Last night at the September LA Ruby Meetup, I got the chance to present ManaMana, my BDD framework hobby project, and the tools I used to build it. At one point during the presentation, Michael Hartl (author of Rails Tutorial), asked if ManaMana can test itself. It didn’t at that time.
Obviously, the idea of a self-testing ManaMana gnawed on me for the rest of the night. So earlier today, I decided to give it a go. Now, I have these files in the project and when I run bundle exec guard
from the command line and save the requirement or test case files above, ManaMana compiles the test and produces the following output. So yeah, we now have a self-testing test framework with ManaMana.

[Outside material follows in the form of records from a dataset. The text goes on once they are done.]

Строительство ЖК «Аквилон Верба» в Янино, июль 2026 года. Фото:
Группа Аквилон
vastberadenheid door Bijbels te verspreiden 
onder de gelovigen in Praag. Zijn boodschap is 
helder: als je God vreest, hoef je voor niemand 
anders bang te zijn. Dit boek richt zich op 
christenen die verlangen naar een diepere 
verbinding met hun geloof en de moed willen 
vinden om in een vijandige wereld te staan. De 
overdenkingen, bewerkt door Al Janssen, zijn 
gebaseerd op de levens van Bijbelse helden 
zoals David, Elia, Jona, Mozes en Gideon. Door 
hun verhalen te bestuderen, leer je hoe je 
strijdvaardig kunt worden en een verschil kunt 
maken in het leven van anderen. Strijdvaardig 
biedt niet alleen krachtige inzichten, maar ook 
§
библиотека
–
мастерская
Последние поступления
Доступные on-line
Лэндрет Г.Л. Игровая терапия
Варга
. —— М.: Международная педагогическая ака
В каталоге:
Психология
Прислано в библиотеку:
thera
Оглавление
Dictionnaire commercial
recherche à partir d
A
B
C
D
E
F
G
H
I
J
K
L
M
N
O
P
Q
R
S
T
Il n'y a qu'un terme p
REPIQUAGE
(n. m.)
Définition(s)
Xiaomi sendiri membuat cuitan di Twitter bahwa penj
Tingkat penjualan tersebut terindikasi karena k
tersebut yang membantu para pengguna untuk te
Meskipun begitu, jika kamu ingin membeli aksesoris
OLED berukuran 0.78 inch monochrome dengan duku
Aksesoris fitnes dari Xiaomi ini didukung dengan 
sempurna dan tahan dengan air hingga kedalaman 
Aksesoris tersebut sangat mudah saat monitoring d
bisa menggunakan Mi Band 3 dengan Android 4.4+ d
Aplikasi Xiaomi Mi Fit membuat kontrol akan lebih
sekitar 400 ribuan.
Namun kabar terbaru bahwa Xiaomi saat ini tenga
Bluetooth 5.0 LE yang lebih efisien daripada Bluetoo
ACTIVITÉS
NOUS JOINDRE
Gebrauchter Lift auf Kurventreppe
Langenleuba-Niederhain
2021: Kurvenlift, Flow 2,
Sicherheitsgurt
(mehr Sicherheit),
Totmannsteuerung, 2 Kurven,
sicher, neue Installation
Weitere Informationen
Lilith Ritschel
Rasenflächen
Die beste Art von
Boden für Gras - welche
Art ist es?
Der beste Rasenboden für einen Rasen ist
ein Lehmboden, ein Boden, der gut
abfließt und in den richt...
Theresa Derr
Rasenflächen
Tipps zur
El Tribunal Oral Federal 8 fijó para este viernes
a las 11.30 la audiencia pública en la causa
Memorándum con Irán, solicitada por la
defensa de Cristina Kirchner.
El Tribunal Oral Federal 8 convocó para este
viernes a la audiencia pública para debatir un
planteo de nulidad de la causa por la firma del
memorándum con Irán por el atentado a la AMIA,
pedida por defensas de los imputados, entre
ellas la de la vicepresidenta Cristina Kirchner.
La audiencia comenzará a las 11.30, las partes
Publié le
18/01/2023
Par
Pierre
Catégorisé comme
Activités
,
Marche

Here’s the branch where I have this self-testing ability. Look in the mana
directory for the requirements and tests.
Postscript
Like what I said in last night’s presentation, the reason why I wrote this framework is pretty much the same reason people want to climb Mount Everest: because it’s there. This is more a hobby for me than anything else at this point and I will still keep working on this gem when time permits. To be frank though, over the course of the past few months, I’ve become less convinced that this way of testing software (human language driven with layers of conversion/translation underneath) is the best way to go for most or even any situation. I’m not totally closing my mind on it, but the doubt is there.
Post-postscript
I’m adding this to reinforce my thought above which is that unit- and integration-testing in this way is inefficient. Unit testing tools such as RSpec and MiniTest is the better way to go. However, I continue to believe that this free-form way of capturing and validating user requirements is the way to go and is less constraining than the Given-When-Then format.